Bank of Japan Monetary Policy Decision: September 2025

The Bank of Japan kept its policy rate at “around 0.5%” in September 2025 and confirmed plans to sell ETFs and J-REITs in line with its disposal principles, aiming to avoid market disruption.

  • The decision passed by a 7–2 majority for the rate stance, while the vote on ETF and J-REIT sales was unanimous.

  • Japan’s economy is recovering moderately, supported by resilient private consumption and solid corporate profits, though tariffs have weighed on manufacturing and exports.

  • Business fixed investment continues to trend upward, while housing investment remains weak and public investment is largely flat.

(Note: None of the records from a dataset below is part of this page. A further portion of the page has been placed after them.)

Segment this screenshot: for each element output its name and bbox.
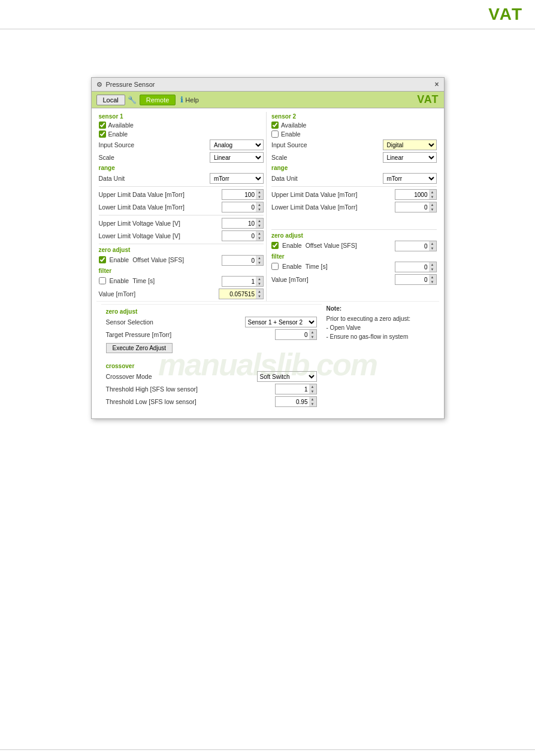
dialog-close-button[interactable]: ×	[434, 80, 439, 89]
sensor1-data-unit-label: Data Unit	[99, 175, 210, 182]
sensor1-filter-value-up[interactable]: ▲	[256, 289, 263, 294]
zero-adjust-bottom: zero adjust Sensor Selection Sensor 1 + …	[101, 304, 322, 356]
target-pressure-up[interactable]: ▲	[309, 330, 316, 335]
sensor1-enable-checkbox[interactable]	[99, 130, 106, 138]
sensor1-input-source-label: Input Source	[99, 141, 210, 148]
sensor2-enable-checkbox[interactable]	[271, 130, 279, 138]
sensor2-lower-data-down[interactable]: ▼	[429, 207, 436, 212]
threshold-low-up[interactable]: ▲	[309, 397, 316, 402]
sensor1-upper-voltage-row: Upper Limit Voltage Value [V] ▲ ▼	[99, 218, 264, 229]
sensor1-filter-enable-label: Enable	[110, 277, 129, 284]
sensor1-available-checkbox[interactable]	[99, 122, 106, 129]
sensor1-lower-voltage-row: Lower Limit Voltage Value [V] ▲ ▼	[99, 230, 264, 241]
zero-adjust-bottom-title: zero adjust	[106, 308, 317, 315]
sensor2-scale-select[interactable]: Linear Log	[383, 152, 437, 163]
tab-help-group: ℹ Help	[180, 95, 199, 104]
crossover-mode-row: Crossover Mode Soft Switch Hard Switch	[106, 371, 317, 382]
sensor1-offset-up[interactable]: ▲	[256, 256, 263, 260]
sensor2-zero-enable-checkbox[interactable]	[271, 242, 279, 249]
sensor2-lower-data-spin: ▲ ▼	[395, 202, 437, 212]
sensor2-upper-data-row: Upper Limit Data Value [mTorr] ▲ ▼	[271, 189, 437, 200]
sensor2-filter-title: filter	[271, 253, 437, 260]
sensor1-upper-voltage-spin: ▲ ▼	[222, 218, 264, 229]
sensor2-filter-row: Enable Time [s] ▲ ▼	[271, 262, 437, 272]
note-line1: Prior to executing a zero adjust:	[327, 314, 434, 323]
sensor1-lower-data-up[interactable]: ▲	[256, 202, 263, 207]
sensor2-available-checkbox[interactable]	[271, 122, 279, 129]
sensor1-lower-voltage-up[interactable]: ▲	[256, 231, 263, 236]
sensor1-title: sensor 1	[99, 113, 264, 120]
sensor2-lower-data-spinbtns: ▲ ▼	[429, 202, 436, 212]
sensor1-lower-data-spinbtns: ▲ ▼	[256, 202, 263, 212]
sensor2-scale-label: Scale	[271, 154, 383, 161]
sensor1-filter-time-up[interactable]: ▲	[256, 277, 263, 281]
sensor1-data-unit-select[interactable]: mTorr Torr Pa	[210, 173, 264, 184]
sensor1-filter-title: filter	[99, 268, 264, 274]
sensor1-upper-voltage-up[interactable]: ▲	[256, 218, 263, 223]
sensor2-column: sensor 2 Available Enable Input Source D…	[266, 112, 439, 301]
sensor2-input-source-select[interactable]: Digital Analog	[383, 139, 437, 150]
target-pressure-row: Target Pressure [mTorr] ▲ ▼	[106, 329, 317, 340]
sensor2-offset-up[interactable]: ▲	[429, 241, 436, 246]
sensor2-enable-label: Enable	[281, 130, 301, 138]
sensor2-upper-data-up[interactable]: ▲	[429, 190, 436, 195]
sensor1-upper-voltage-down[interactable]: ▼	[256, 223, 263, 228]
sensor1-offset-label: Offset Value [SFS]	[132, 256, 222, 263]
tab-local[interactable]: Local	[96, 95, 125, 105]
vat-logo-top: VAT	[488, 5, 523, 24]
sensor2-offset-down[interactable]: ▼	[429, 246, 436, 251]
note-line2: - Open Valve	[327, 323, 434, 332]
sensor1-filter-value-label: Value [mTorr]	[99, 290, 219, 297]
sensor2-filter-time-spin: ▲ ▼	[395, 262, 437, 272]
sensor1-lower-data-down[interactable]: ▼	[256, 207, 263, 212]
sensor2-filter-enable-checkbox[interactable]	[271, 263, 279, 270]
sensor2-filter-time-up[interactable]: ▲	[429, 262, 436, 267]
sensor2-filter-value-up[interactable]: ▲	[429, 275, 436, 280]
bottom-bar	[0, 749, 535, 756]
tab-remote[interactable]: Remote	[140, 95, 176, 105]
sensor1-zero-enable-checkbox[interactable]	[99, 256, 106, 263]
sensor1-zero-adjust-enable-row: Enable Offset Value [SFS]	[99, 256, 222, 263]
sensor1-enable-row: Enable	[99, 130, 264, 138]
crossover-mode-select[interactable]: Soft Switch Hard Switch	[257, 371, 317, 382]
target-pressure-spinbtns: ▲ ▼	[309, 330, 316, 339]
execute-zero-adjust-button[interactable]: Execute Zero Adjust	[106, 343, 173, 353]
sensor1-upper-data-up[interactable]: ▲	[256, 190, 263, 195]
sensor1-filter-value-down[interactable]: ▼	[256, 294, 263, 299]
sensor1-lower-data-spin: ▲ ▼	[222, 202, 264, 212]
crossover-section: crossover Crossover Mode Soft Switch Har…	[101, 359, 322, 411]
sensor-selection-select[interactable]: Sensor 1 + Sensor 2 Sensor 1 Sensor 2	[245, 317, 317, 327]
dialog-title: Pressure Sensor	[106, 81, 155, 88]
sensor1-scale-select[interactable]: Linear Log	[210, 152, 264, 163]
sensor1-lower-voltage-label: Lower Limit Voltage Value [V]	[99, 232, 222, 239]
sensor1-lower-voltage-spin: ▲ ▼	[222, 230, 264, 241]
sensor1-upper-data-down[interactable]: ▼	[256, 195, 263, 199]
sensor1-filter-enable-checkbox[interactable]	[99, 277, 106, 284]
sensor1-lower-voltage-spinbtns: ▲ ▼	[256, 231, 263, 241]
tab-help-label[interactable]: Help	[185, 96, 199, 104]
sensor1-input-source-select[interactable]: Analog Digital	[210, 139, 264, 150]
threshold-high-up[interactable]: ▲	[309, 384, 316, 389]
sensor2-filter-time-down[interactable]: ▼	[429, 267, 436, 272]
dialog-title-left: ⚙ Pressure Sensor	[96, 81, 155, 89]
sensor2-scale-row: Scale Linear Log	[271, 152, 437, 163]
sensor1-zero-adjust-row: Enable Offset Value [SFS] ▲ ▼	[99, 255, 264, 266]
threshold-low-down[interactable]: ▼	[309, 402, 316, 406]
threshold-high-down[interactable]: ▼	[309, 389, 316, 394]
target-pressure-down[interactable]: ▼	[309, 335, 316, 339]
sensor2-filter-value-label: Value [mTorr]	[271, 276, 395, 283]
sensor1-data-unit-row: Data Unit mTorr Torr Pa	[99, 173, 264, 184]
sensor-selection-label: Sensor Selection	[106, 318, 245, 326]
sensor2-filter-value-down[interactable]: ▼	[429, 280, 436, 284]
sensor2-zero-adjust-enable-row: Enable Offset Value [SFS]	[271, 242, 395, 249]
sensor1-offset-down[interactable]: ▼	[256, 260, 263, 265]
vat-logo-dialog: VAT	[417, 93, 439, 106]
sensor2-data-unit-select[interactable]: mTorr Torr Pa	[383, 173, 437, 184]
sensor1-filter-time-down[interactable]: ▼	[256, 281, 263, 286]
sensor2-upper-data-down[interactable]: ▼	[429, 195, 436, 199]
sensor2-filter-time-spinbtns: ▲ ▼	[429, 262, 436, 272]
sensor2-lower-data-up[interactable]: ▲	[429, 202, 436, 207]
sensor1-filter-time-spin: ▲ ▼	[222, 276, 264, 287]
sensor1-filter-value-row: Value [mTorr] ▲ ▼	[99, 289, 264, 299]
sensor1-lower-voltage-down[interactable]: ▼	[256, 236, 263, 241]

  • CPI (ex fresh food) is running between 2.5–3.0% YoY, driven by rising food costs and wage pass-through, while inflation expectations are edging higher.

  • The BoJ expects growth to slow in the near term due to global trade policies and weaker overseas economies but to gradually improve later as external demand recovers.

  • Underlying inflation is likely to soften in the near term before gradually rising, supported by labor shortages and higher inflation expectations, with CPI expected to align with the 2% target in the latter half of the projection period.

  • Risks remain elevated, particularly around global trade and policy developments, which could significantly impact growth, prices, and financial markets.